Higher daily step count was linearly associated with subsequent long term mortality among free living adults. These data are the first to quantify mortality reductions using an objective measure of physical activity in a free living population. They strongly underscore the importance of physical inactivity as a major public health problem.

摘要

背景

自我报告的身体活动与死亡率呈负相关,但客观测量的步数活动对死亡率的影响从未得到评估。目的是确定自由生活成年人每日步数活动与死亡率之间的前瞻性关联。

方法与结果

对2000年至2005年间居住在澳大利亚塔斯马尼亚的自由生活成年人进行队列研究,这些成年人参与了三项队列研究之一(总共2576名参与者)。在平均年龄58.8岁时通过计步器测量基线时的每日步数活动,对于一部分人,在3.7(标准差1.3)年后可进行重复监测(1679人)。通过与澳大利亚国家死亡指数的记录链接确定全因死亡率(219例死亡);90%的参与者被随访了十年,直至2011年6月。

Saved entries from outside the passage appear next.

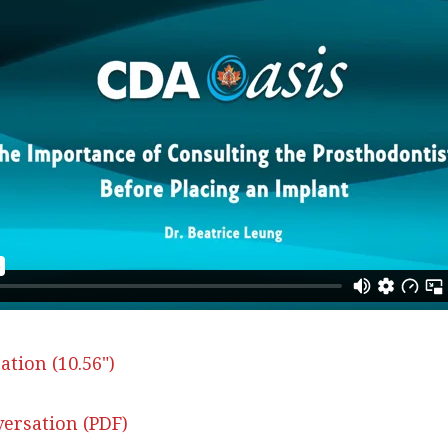
ation (10.56")
ersation (PDF)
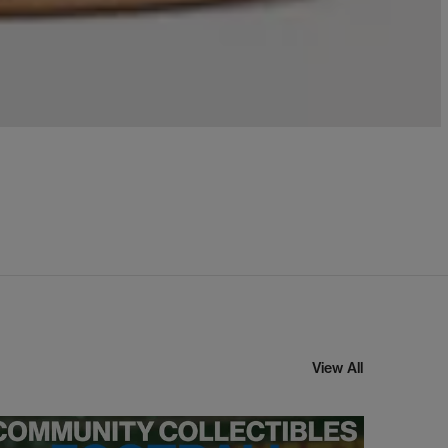
View All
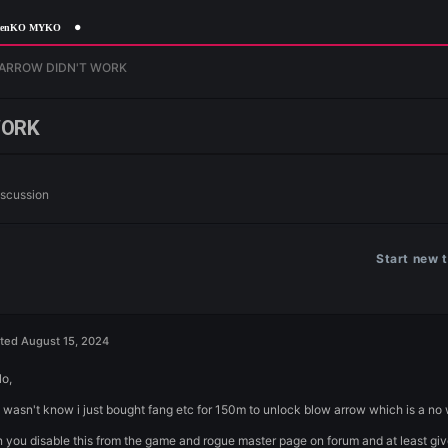
orgottenKO MYKO
n
BLOW ARROW DIDN'T WORK
DN'T WORK
n
General Discussion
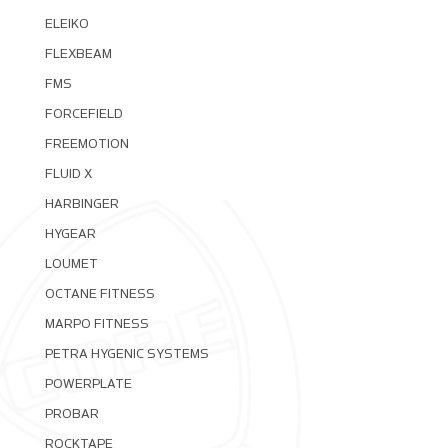
ELEIKO
FLEXBEAM
FMS
FORCEFIELD
FREEMOTION
FLUID X
HARBINGER
HYGEAR
LOUMET
OCTANE FITNESS
MARPO FITNESS
PETRA HYGENIC SYSTEMS
POWERPLATE
PROBAR
ROCKTAPE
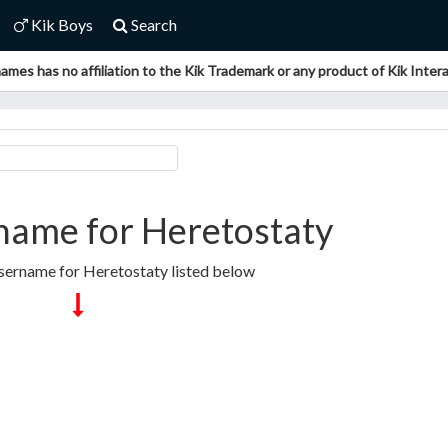
Kik Boys
Search
ames has no affiliation to the Kik Trademark or any product of Kik Interac
name for Heretostaty
sername for Heretostaty listed below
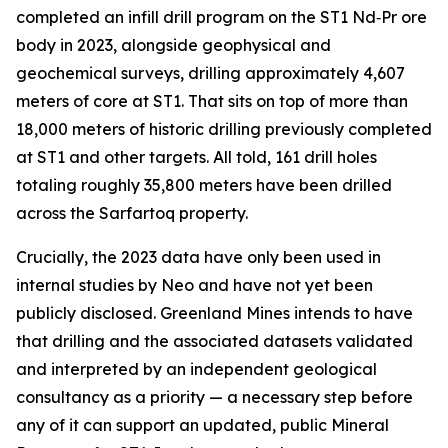
completed an infill drill program on the ST1 Nd‑Pr ore
body in 2023, alongside geophysical and
geochemical surveys, drilling approximately 4,607
meters of core at ST1. That sits on top of more than
18,000 meters of historic drilling previously completed
at ST1 and other targets. All told, 161 drill holes
totaling roughly 35,800 meters have been drilled
across the Sarfartoq property.
Crucially, the 2023 data have only been used in
internal studies by Neo and have not yet been
publicly disclosed. Greenland Mines intends to have
that drilling and the associated datasets validated
and interpreted by an independent geological
consultancy as a priority — a necessary step before
any of it can support an updated, public Mineral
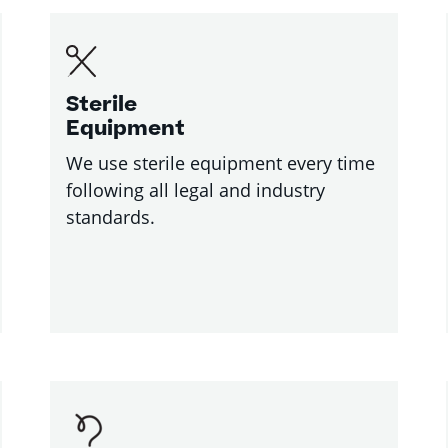
Sterile
Equipment
We use sterile equipment every time
following all legal and industry
standards.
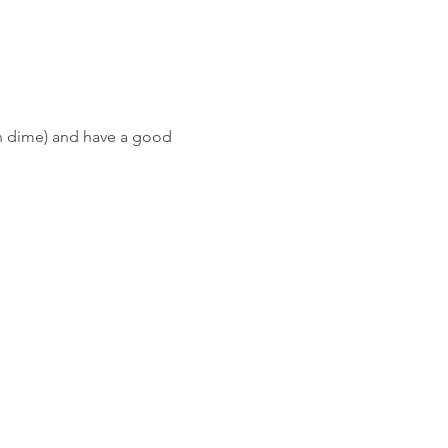
wn dime) and have a good 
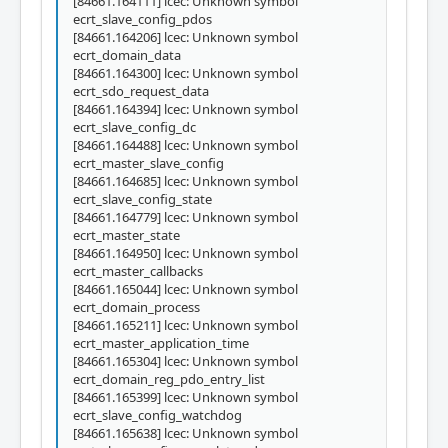
[84661.164111] lcec: Unknown symbol
ecrt_slave_config_pdos
[84661.164206] lcec: Unknown symbol
ecrt_domain_data
[84661.164300] lcec: Unknown symbol
ecrt_sdo_request_data
[84661.164394] lcec: Unknown symbol
ecrt_slave_config_dc
[84661.164488] lcec: Unknown symbol
ecrt_master_slave_config
[84661.164685] lcec: Unknown symbol
ecrt_slave_config_state
[84661.164779] lcec: Unknown symbol
ecrt_master_state
[84661.164950] lcec: Unknown symbol
ecrt_master_callbacks
[84661.165044] lcec: Unknown symbol
ecrt_domain_process
[84661.165211] lcec: Unknown symbol
ecrt_master_application_time
[84661.165304] lcec: Unknown symbol
ecrt_domain_reg_pdo_entry_list
[84661.165399] lcec: Unknown symbol
ecrt_slave_config_watchdog
[84661.165638] lcec: Unknown symbol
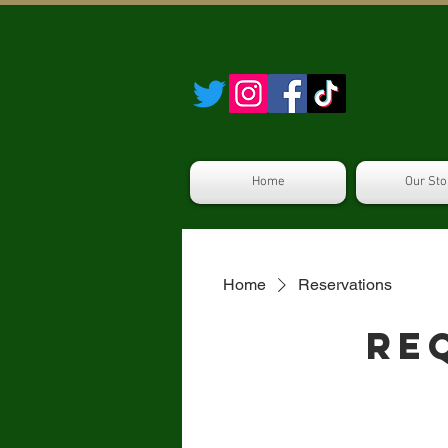
Home
Our Sto
Home
Reservations
Re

基线时较高的每日步数与较低的全因死亡率呈线性相关(调整后的风险比AHR,0.94;95%置信区间,每1000步为0.90至0.98;P = 0.004)。去除头两年发生的死亡病例后,风险变化不大。将基线每日步数从久坐不动增加到每天10000步与随访十年期间死亡率降低46%(95%置信区间,18%至65%;P = 0.004)相关。此外,在调整基线每日步数或其他因素后,那些在监测期间增加每日步数的人死亡率风险大幅降低(AHR,0.39;95%置信区间,0.22至0.72;P = 0.002),(AHR,0.38;95%置信区间,0.21 - 0.70;P = 0.002)。

结论

自由生活成年人中较高的每日步数与随后的长期死亡率呈线性相关。这些数据首次在自由生活人群中使用客观的身体活动测量方法量化了死亡率的降低。它们强烈强调了身体不活动作为一个主要公共卫生问题的重要性。